The 2021 amendments also incorporated new protections regarding pending criminal cases and convictions during employment. Specifically, private employers with at least four employees may not adversely act based on an applicant or employee's arrest or pending criminal accusation without analyzing seven NYC fair chance factors and determining either that there is a direct relationship between the pending arrest, pending criminal accusation, or conviction; or the granting or continuation of employment would involve an unreasonable risk to property or to the safety or welfare of specific individuals or the general public. See NYC Admin. Code Section 8-107(10); Enforcement Guidance. These seven factors are essentially the same as the eight correction law factors discussed above with nuanced differences, such as specifically stating that it is a mitigating factor if the person was age 25 or younger at the time of the at-issue criminal offense or accusations.

Following the 2021 amendments, violations and non-criminal offenses also became completely protected under the FCA, unless otherwise required or permitted by applicable law. This requirement applies to employers of all sizes. See NYC Admin. Code Section 8-102. The New York City Commission of Human Rights has published a non-exhaustive list of histories that qualify as nonconvictions.

The FCA's Fair Chance Factors are subject to a few exemptions, including where: federal, state, and local laws require criminal background checks or bar employment based on certain criminal histories; an employer is in the financial service industry, to the extent that the FCA conflicts with industry rules and regulations promulgated by a self-regulatory organization; the employees are police or peace officers; or (iv) the employees are employed by a New York City agency.
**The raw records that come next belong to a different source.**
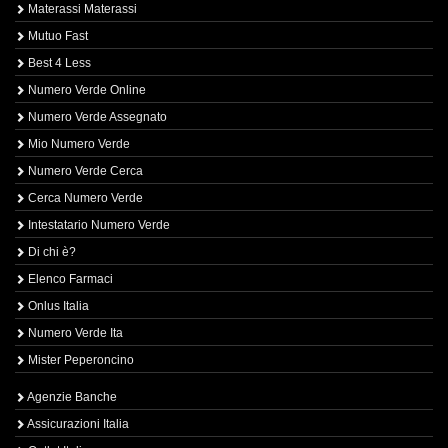
Materassi Materassi
Mutuo Fast
Best 4 Less
Numero Verde Online
Numero Verde Assegnato
Mio Numero Verde
Numero Verde Cerca
Cerca Numero Verde
Intestatario Numero Verde
Di chi è?
Elenco Farmaci
Onlus Italia
Numero Verde Ita
Mister Peperoncino
Agenzie Banche
Assicurazioni Italia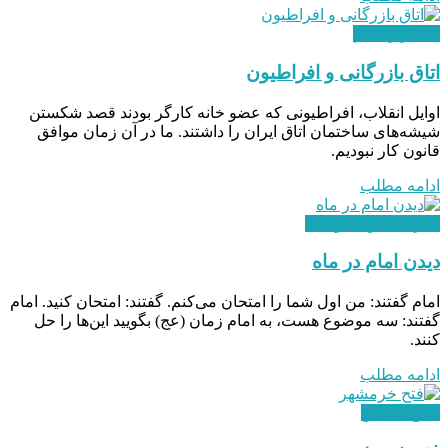
استقرار نظام
اتاق بازرگانی و افراطیون
اوایل انقلاب، افراطیونی که عضو خانه کارگر بودند قصد شکستن
شیشه‌های ساختمان اتاق ایران را داشتند. ما در آن زمان موافق
قانون کار نبودیم.
ادامه مطلب
سازندگی و شکوفایی
دیدن امام در ماه
امام گفتند: من اول شما را امتحان می‌کنم. گفتند: امتحان کنید. امام
گفتند: سه موضوع هست، به امام زمان (عج) بگویید این‌ها را حل
کنند.
ادامه مطلب
دفاع مقدس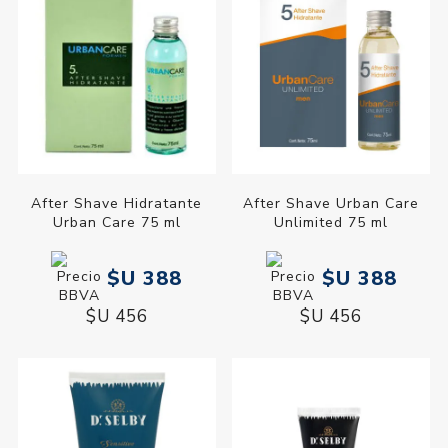
After Shave Hidratante
After Shave Urban Care
Urban Care 75 ml
Unlimited 75 ml
$U 388
$U 388
$U 456
$U 456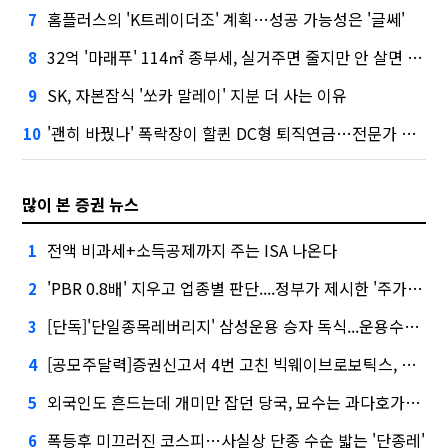
홈플러스의 'K트레이더조' 계획…성공 가능성은 '글쎄'
7
32억 '마래푸' 114㎡ 종부세, 실거주면 줄지만 안 살면 2.5배
8
SK, 자본잠식 '쏘카 말레이' 지분 더 사는 이유
9
'괜히 바꿨나' 폭락장이 할퀸 DC형 퇴직연금…전문가 조언은
10
많이 본 증권 뉴스
전액 비과세+소득공제까지 주는 ISA 나온다
1
'PBR 0.8배' 지우고 업종별 판단....정부가 제시한 '주가 누르기' 방지법
2
[단독]'단일종목레버리지' 삼성운용 승자 독식...운용수익 미래에셋의 6배
3
[공모주달력]증권신고서 4번 고친 빅웨이브로보틱스, 수요예측
4
외국인도 흔드는데 개미만 잡던 당국, 묘수는 과다호가부담금?
5
폭등후 미끄러진 코스피…사실상 단종 수순 밟는 '단종레'
6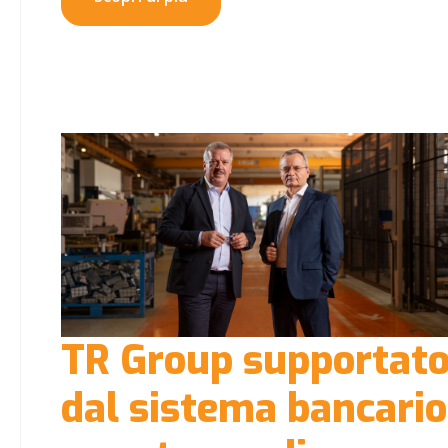
TR Group supportat
dal sistema bancario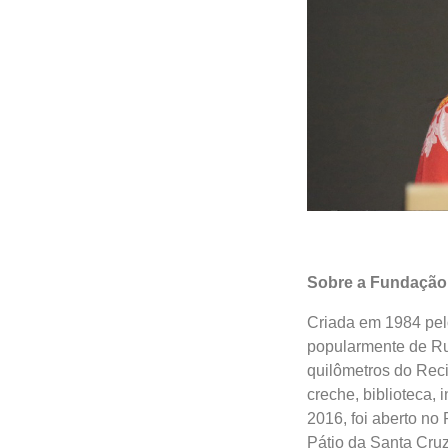
Sobre a Fundação 
Criada em 1984 pel
popularmente de Ru
quilômetros do Reci
creche, biblioteca,
2016, foi aberto no
Pátio da Santa Cruz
Importantly, employers may take adverse action against a job applicant or employee who makes intentional misrepresentations regarding their arrest or conviction record, provided that the employer provides the job applicant or employee with a copy of the documents on which that determination was made; and the job applicant or employee is provided at least five business days to respond.

Local Law Interaction

In the modern age of Zoom interviews and remote work, New York's patchwork of ban-the-box legislation may prove challenging. Employers should consider if a local law would apply to it even if it doesn't operate there, if an applicant is interviewing from there or would ultimately work remoting from that location, or the applicant isn't interviewing from there or wouldn't work there, but the employer operates there. The answer to this question will likely vary on the particular law and applicable facts.